I love the idea of Mount and Blade: Warband. I want to become the leader of my faction, rebel against the rightful King, and find love (or, more likely, money) along the way. I just want to do it in a world that isn’t cracking at every seam. The quality of a game’s animation shouldn’t break it. When a game’s central conceit (here, mounted combat) can only work with the aid of reactive, informative, and clear animations and UI design, that game had better get every single UI element and bit of in game feedback right. Warband does nothing of the sort. It spends all of its time assuring you how cool and deep its simulation is and then forgets to make that simulation fun or playable.

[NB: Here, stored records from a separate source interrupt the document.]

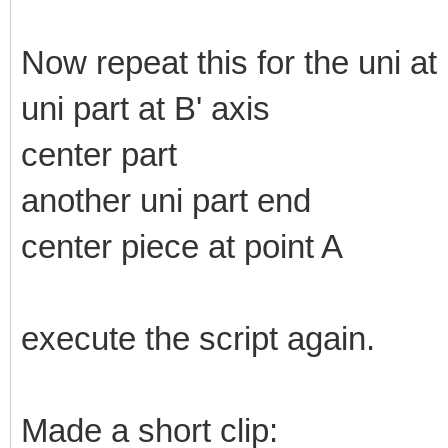
Now repeat this for the uni at
uni part at B' axis
center part
another uni part end
center piece at point A
execute the script again.
Made a short clip:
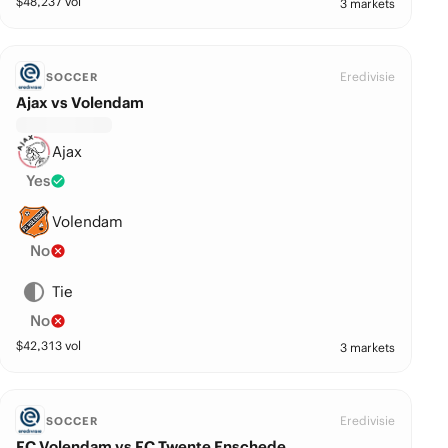
$
48,237
vol
3 markets
Eredivisie
SOCCER
Ajax vs Volendam
Ajax
Yes
Volendam
No
Tie
No
$
42,313
vol
3 markets
Eredivisie
SOCCER
FC Volendam vs FC Twente Enschede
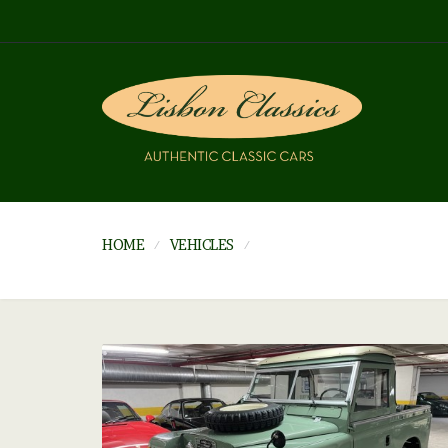
HOME
VEHICLES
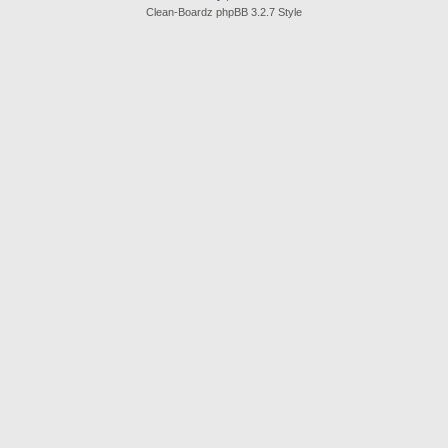
Clean-Boardz phpBB 3.2.7 Style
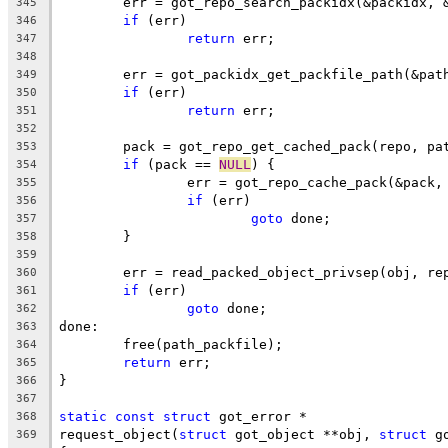
	err = got_repo_search_packidx(&packidx, 
345
if
 (err)
346
return
 err;
347
348
	err = got_packidx_get_packfile_path(&pat
349
if
 (err)
350
return
 err;
351
352
	pack = got_repo_get_cached_pack(repo, pa
353
if
 (pack == 
NULL
) {
354
		err = got_repo_cache_pack(&pack
355
if
 (err)
356
goto
 done;
357
	}
358
359
	err = read_packed_object_privsep(obj, re
360
if
 (err)
361
goto
 done;
362
done:
363
	free(path_packfile);
364
return
 err;
365
}
366
367
static
const
struct
 got_error *
368
request_object(
struct
 got_object **obj, 
struct
 g
369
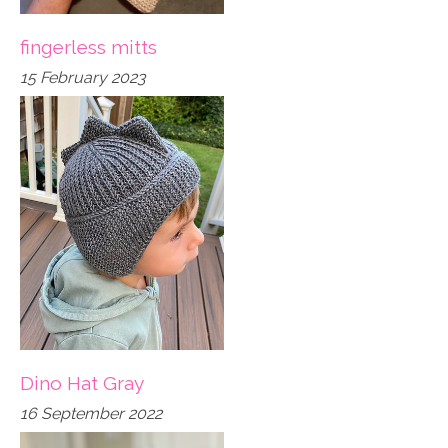
fingerless mitts
15 February 2023
Dino Hat Gray
16 September 2022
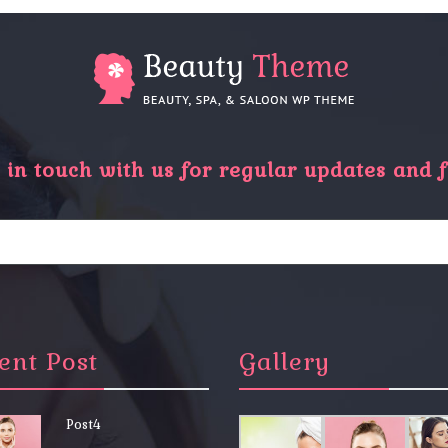
in touch with us for regular updates and f
ent Post
Gallery
Post4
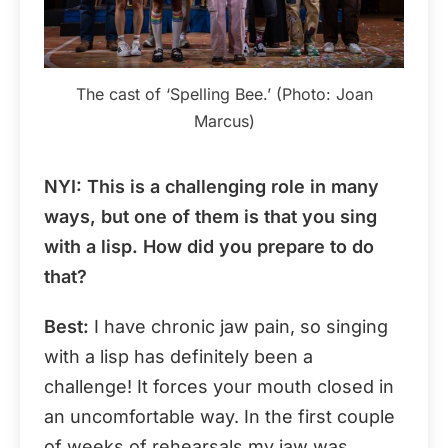
The cast of ‘Spelling Bee.’ (Photo: Joan
Marcus)
NYI
: This is a challenging role in many
ways, but one of them is that you sing
with a lisp. How did you prepare to do
that?
Best:
I have chronic jaw pain, so singing
with a lisp has definitely been a
challenge! It forces your mouth closed in
an uncomfortable way. In the first couple
of weeks of rehearsals my jaw was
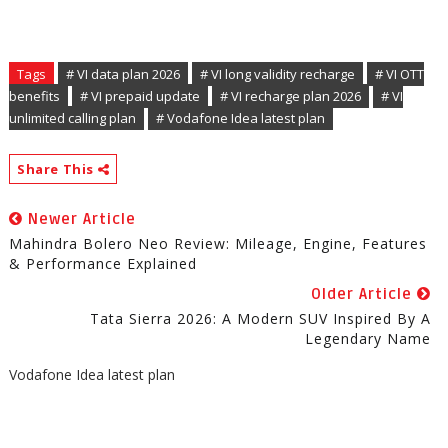
Tags
# VI data plan 2026
# VI long validity recharge
# VI OTT
benefits
# VI prepaid update
# VI recharge plan 2026
# VI
unlimited calling plan
# Vodafone Idea latest plan
Share This
Newer Article
Mahindra Bolero Neo Review: Mileage, Engine, Features
& Performance Explained
Older Article
Tata Sierra 2026: A Modern SUV Inspired By A
Legendary Name
Vodafone Idea latest plan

I’m still playing Warband, despite all of this. I think I’ll roll a new hero soon, one who focuses on hunting and riding, and isn’t as concerned with trading and talking. I love the idea of this game so much that I look past its glaring faults and inefficiencies. I love the diplomatic and social elements despite the fact that if you blink you’ll miss them. I love the battles despite the fact that they aren’t that fun. No one else out there is doing what Mount and Blade is doing. That’s not enough for most people, but if you can take the punishment, maybe it’ll be enough for you.